Thursday, September 17, 2015

Spatializing the Benton room

Talking to my friend J today about finally seeing the Thomas Hart Benton murals at the Met on Monday, I was able to complete some thoughts which started forming there... though the complete thoughts take the form of questions. As I mentioned, you don't quite feel the closure of the murals in the current display, which - understandably - lets viewers flow through the room to other galleries. (I'd briefly hoped, when someone in one of their videos reminds us that the Met is a museum full of period rooms, that they might do that here too.)
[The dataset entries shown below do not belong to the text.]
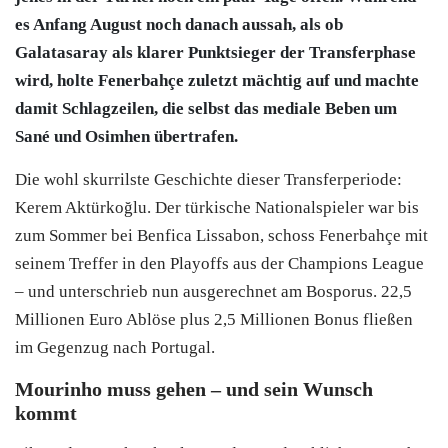
es Anfang August noch danach aussah, als ob
Galatasaray als klarer Punktsieger der Transferphase
wird, holte Fenerbahçe zuletzt mächtig auf und machte
damit Schlagzeilen, die selbst das mediale Beben um
Sané und Osimhen übertrafen.
Die wohl skurrilste Geschichte dieser Transferperiode:
Kerem Aktürkoğlu. Der türkische Nationalspieler war bis
zum Sommer bei Benfica Lissabon, schoss Fenerbahçe mit
seinem Treffer in den Playoffs aus der Champions League
– und unterschrieb nun ausgerechnet am Bosporus. 22,5
Millionen Euro Ablöse plus 2,5 Millionen Bonus fließen
im Gegenzug nach Portugal.
Mourinho muss gehen – und sein Wunsch
kommt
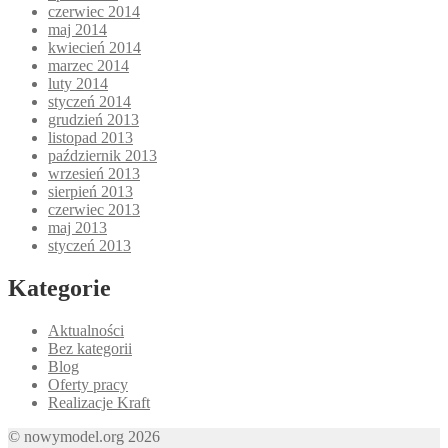
czerwiec 2014
maj 2014
kwiecień 2014
marzec 2014
luty 2014
styczeń 2014
grudzień 2013
listopad 2013
październik 2013
wrzesień 2013
sierpień 2013
czerwiec 2013
maj 2013
styczeń 2013
Kategorie
Aktualności
Bez kategorii
Blog
Oferty pracy
Realizacje Kraft
© nowymodel.org 2026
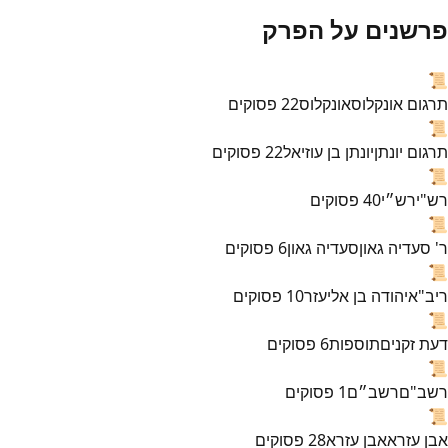
פרשנים על הפרק
📜
תרגום אונקלוס
אונקלוס
22
פסוקים
📜
תרגום יונתן
יונתן בן עוזיאל
22
פסוקים
📜
רש"י
רש״י
40
פסוקים
📜
ר' סעדיה גאון
סעדיה גאון
6
פסוקים
📜
ריב"א
יהודה בן אליעזר
10
פסוקים
📜
דעת זקנים
תוספות
6
פסוקים
📜
רשב"ם
רשב״ם
1
פסוקים
📜
אבן עזרא
אבן עזרא
28
פסוקים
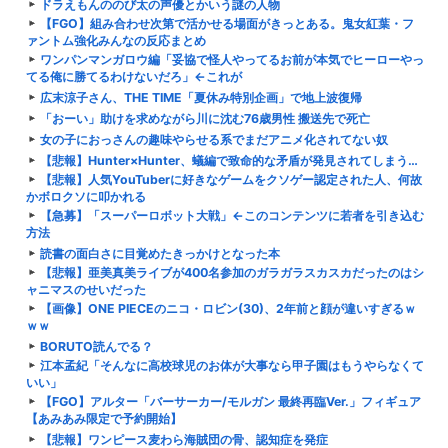
ドラえもんののび太の声優とかいう謎の人物
【FGO】組み合わせ次第で活かせる場面がきっとある。鬼女紅葉・フ
ァントム強化みんなの反応まとめ
ワンパンマンガロウ編「妥協で怪人やってるお前が本気でヒーローやっ
てる俺に勝てるわけないだろ」←これが
広末涼子さん、THE TIME「夏休み特別企画」で地上波復帰
「おーい」助けを求めながら川に沈む76歳男性 搬送先で死亡
女の子におっさんの趣味やらせる系でまだアニメ化されてない奴
【悲報】Hunter×Hunter、蟻編で致命的な矛盾が発見されてしまう…
【悲報】人気YouTuberに好きなゲームをクソゲー認定された人、何故
かボロクソに叩かれる
【急募】「スーパーロボット大戦」←このコンテンツに若者を引き込む
方法
読書の面白さに目覚めたきっかけとなった本
【悲報】亜美真美ライブが400名参加のガラガラスカスカだったのはシ
ャニマスのせいだった
【画像】ONE PIECEのニコ・ロビン(30)、2年前と顔が違いすぎるｗ
ｗｗ
BORUTO読んでる？
江本孟紀「そんなに高校球児のお体が大事なら甲子園はもうやらなくて
いい」
【FGO】アルター「バーサーカー/モルガン 最終再臨Ver.」フィギュア
【あみあみ限定で予約開始】
【悲報】ワンピース麦わら海賊団の骨、認知症を発症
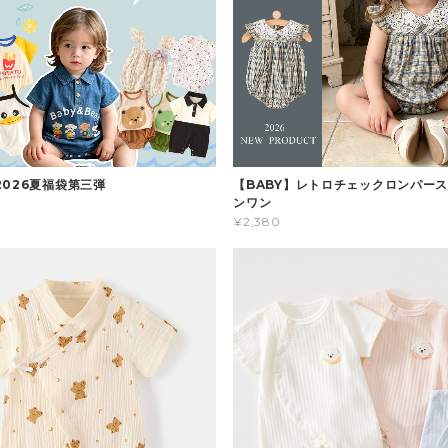
2026夏福袋第三弾
【BABY】レトロチェックロンパース
ンワン
¥2,380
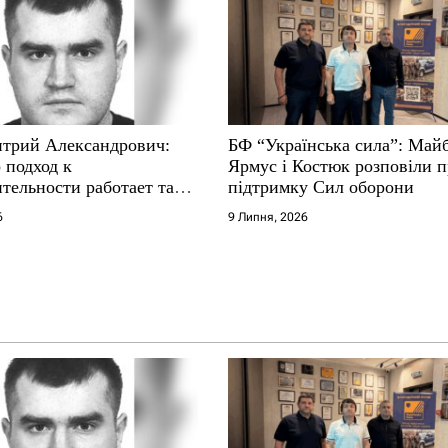
трий Александрович:
БФ “Українська сила”: Май
 подход к
Ярмус і Костюк розповіли 
тельности работает там,
підтримку Сил оборони
е не выдерживают
6
9 Липня, 2026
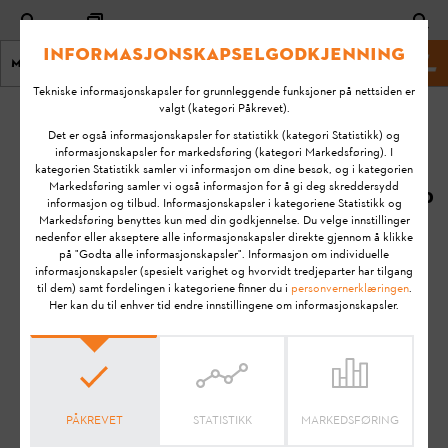
Informasjonskapselgodkjenning
Meny
STIHL Nettsted
Tekniske informasjonskapsler for grunnleggende funksjoner på nettsiden er
valgt (kategori Påkrevet).
Hjem
KA-01078
Det er også informasjonskapsler for statistikk (kategori Statistikk) og
Sist
informasjonskapsler for markedsføring (kategori Markedsføring). I
kategorien Statistikk samler vi informasjon om dine besøk, og i kategorien
endret:
Kan jeg bruke en
Markedsføring samler vi også informasjon for å gi deg skreddersydd
08.07.2020
informasjon og tilbud. Informasjonskapsler i kategoriene Statistikk og
brukt STIHL Smart
Markedsføring benyttes kun med din godkjennelse. Du velge innstillinger
Connector på et
FAQ
nedenfor eller akseptere alle informasjonskapsler direkte gjennom å klikke
annet produkt?
på "Godta alle informasjonskapsler". Informasjon om individuelle
Installation & Setup Guides
informasjonskapsler (spesielt varighet og hvorvidt tredjeparter har tilgang
til dem) samt fordelingen i kategoriene finner du i
personvernerklæringen
.
Her kan du til enhver tid endre innstillingene om informasjonskapsler.
STIHL connected
Merk:
Les
bruksanvisningen
nøye før du klargjør STIHL-
produktet for bruk, tar det i bruk, rengjør det, transporterer
det, oppbevarer det, vedlikeholder det, reparerer det,
PÅKREVET
STATISTIKK
MARKEDSFØRING
utbedrer eventuelle feil eller avhender det. Bruksanvisningen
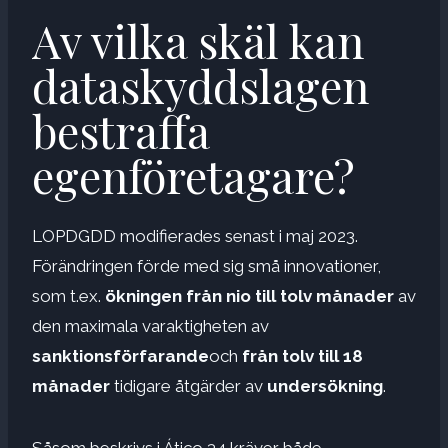
Av vilka skäl kan
dataskyddslagen
bestraffa
egenföretagare?
LOPDGDD modifierades senast i maj 2023.
Förändringen förde med sig små innovationer,
som t.ex.
ökningen från nio till tolv månader
av
den maximala varaktigheten av
sanktionsförfarande
och
från tolv till 18
månader
tidigare åtgärder av
undersökning
.
Såsom beskrivs i Ático 34 kräver både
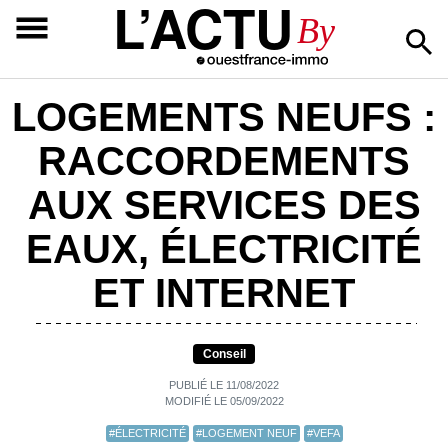
L’ACTU
By
LOGEMENTS NEUFS :
RACCORDEMENTS
AUX SERVICES DES
EAUX, ÉLECTRICITÉ
ET INTERNET
Conseil
PUBLIÉ LE 11/08/2022
MODIFIÉ LE 05/09/2022
#ÉLECTRICITÉ
#LOGEMENT NEUF
#VEFA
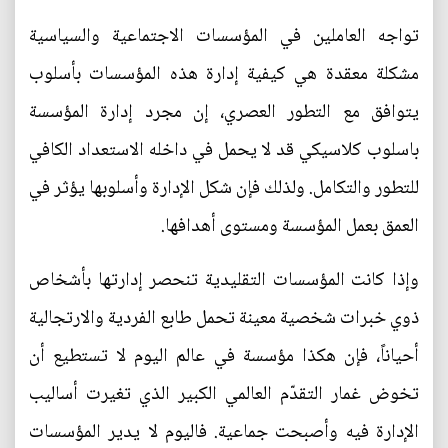
تواجه العاملين في المؤسسات الاجتماعية والسياسية
مشكلة معقدة هي كيفية إدارة هذه المؤسسات بأسلوب
يتوافق مع التطور العصري، إن مجرد إدارة المؤسسة
باسلوب كلاسيكي قد لا يحمل في داخله الاستعداد الكافي
للتطور والتكامل. ولذلك فإن شكل الإدارة وأسلوبها يؤثر في
العمق بعمل المؤسسة ومستوى أهدافها.
وإذا كانت المؤسسات التقليدية تنحصر إدارتها بأشخاص
ذوي خبرات شخصية معينة تحمل طابع الفردية والارتجالية
أحياناً، فإن هكذا مؤسسة في عالم اليوم لا تستطيع أن
تخوض غمار التقدّم العالمي الكبير الذي تغيرت أساليب
الإدارة فيه وأصبحت جماعية. فاليوم لا يدير المؤسسات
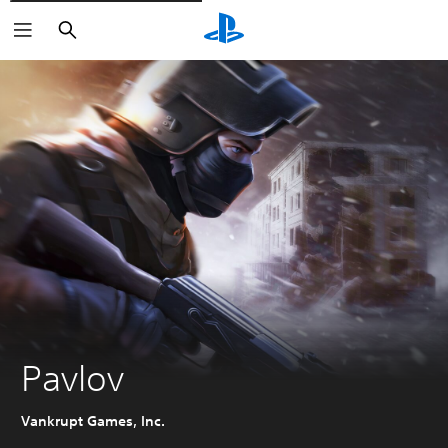
Søk
Pavlov
Vankrupt Games, Inc.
But still, being able to get close to them and feel their energy, is huge. I felt for the first time how overpowering it must have been to see Benton's figures tensed, stretched, bent, reaching and dancing behind the heads of the people sitting across the original board room table from you! (I recall the effect of seeing people against its companion Orozco murals for reference.) Not to mention all the machines doing their turbocharged thing. Old photos from the day, being black and white,
don't prepare you for the explosive color. These wide-angle shots also don't give you any sense of just how small the room feels, when its walls are aquiver practically floor-to-ceiling with mural with special illumination coming from under a dark red ceiling, the presumably black doors shut. I told you I got the squeeze-like connection of the murals by holding my hands up to block the exits where the windows would have been, but now I wonder what work the windows performed in the
 
original space. We know the curtains were clear blue, but now I want to know what view they let in - or didn't - and so the questions begin. What did one see out the window, by day and - even more, since it was a night school - at night? Could it be one saw the skyline of lower Manhattan by day, its lights by night? If so, the electric charge exploding from the central "Instruments of Power" mural will have claimed that sparkling new landscape as it careened back into the room. And the big
city scenes on the wall facing the window would have been balanced and amplified by the city itself. Yes, amplified is the word. Energy will have been coursing around the room, not just (as in individual panels) up and down, into the depth and back. And those amazing 3-D aluminum lightning spurs, glancing along mural and window frames before shooting into the paintings... which, it turns out, are older than the specific content of Benton's murals! Without the distractions of its new home in the black-floored cloisters of the Met's American modernism galleries (BTW: is the wooden floor of 510 maybe still the original Benton room floor?!), I'm imagining the space in whole new ways. How do you see it?